Degcs.exe was discovered by running a "netstat -b" in the command line. This confimed that the degcs.exe proccess was doing a DOS syle attack on many IP address most of which were random private 192.168.x.x addresses. This variant also (I belive) changed the Local policy (in this case the domain server policy) and prevented any PC's access to the servers network shares.
It took 9 hours of reasearch and loss of hair to finnaly kick this thing in the butt.
The following is an exerpt from my blog, again AS-IS
"On June 1st 2009 I got a call from a customer that their server was not accessable. I had them reboot the 2003 server and thats when all the problems started hapening. Once the server was restarted the customer was unable to log in under administrator getting the "not enough server storage is available to process this command" I imediatly thought that this was due to the server running out of storage space. I ended up going over to the customer site and troubleshooted the problem. First I checked storage space by login in with safe mode. There was plenty of space left......
degcs.exe was found to be the culprit problem by running "netstat -b" in the command line. It showed degcs.exe running multiple connections to many private ip addresses out in the world. it was also causing excessive network traffic and was tying up the internet connection. Norton was installed on the server but not suprising it did not detect the variant, I used ultimate boot cd and the registry editor to remove the troubled program. After the server was back online or at least I thought, it still was broke to the network. no one could access the server. they were getting
"The user has not been granted the requested logon.."
I am not sure if the virus caused this problem but it appears that somthing at the same time of the infection (either the infection or a improper shutdown) had removed an important Domain Policy that prevented any PC from accessing the file shares of the server. So I figured that putting bag the domain policy or restoring the users/groups that should have access to the policy would be a sinch, nope it was PITA. after hours of research I ended up finnaly getting the problem resolved.
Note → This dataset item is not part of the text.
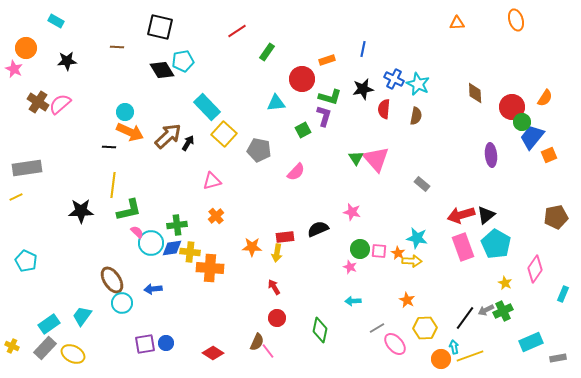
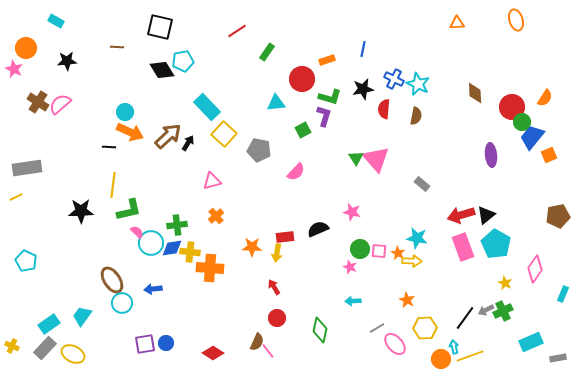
brown pentagon at (556, 217): moved 2 px right, 1 px up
First make sure you have gpmc.msc (type it in the command prompt) THis is for 2003 servers, if you dont have it you can download it from microsoft (google it)
Once you have the GPMC.msc then go and change the order of your adapter binding in the Network Connections Screen. From there go to advanced > advanced settings > adapters and bindings > and connections. Just move one of the adapters up (you may have to change this back later) For some reason this seams to fix the log on security that was preventing any changes to the Group Policy. Until I did this I was unable to make any changes to the Group Policy. I kept on getting errors on that I did not have access to make the changes (alt hoe I was signed in under administrator)......
The policy that was affected was "access this computer from the network". The malware removed every group and userid preventing access. If you click on the info tab of the policy it will have suggestions on what groups or userid's shoul have access to the policy
Once the Domain policy was successfully reset (would only work after changing adapter priority - odd) then Clients were able to access the file shares to the server.....
AGAIN WARNING if you have this infection on a domain server you must be extreamly carefull on on editing or reseting a policy and making any changes to the registry and settings. You could render your server useless if you are not carefull. Its best to consult an expert on 2003 domain servers if you have this infection. I only am referencing this information so hopfully those who are qualified can use it for what its worth. I see several posts (one including on this forum) that have no solution.
Hope this helps someone out there
Edited by Mr. Rees, 05 June 2009 - 04:29 PM.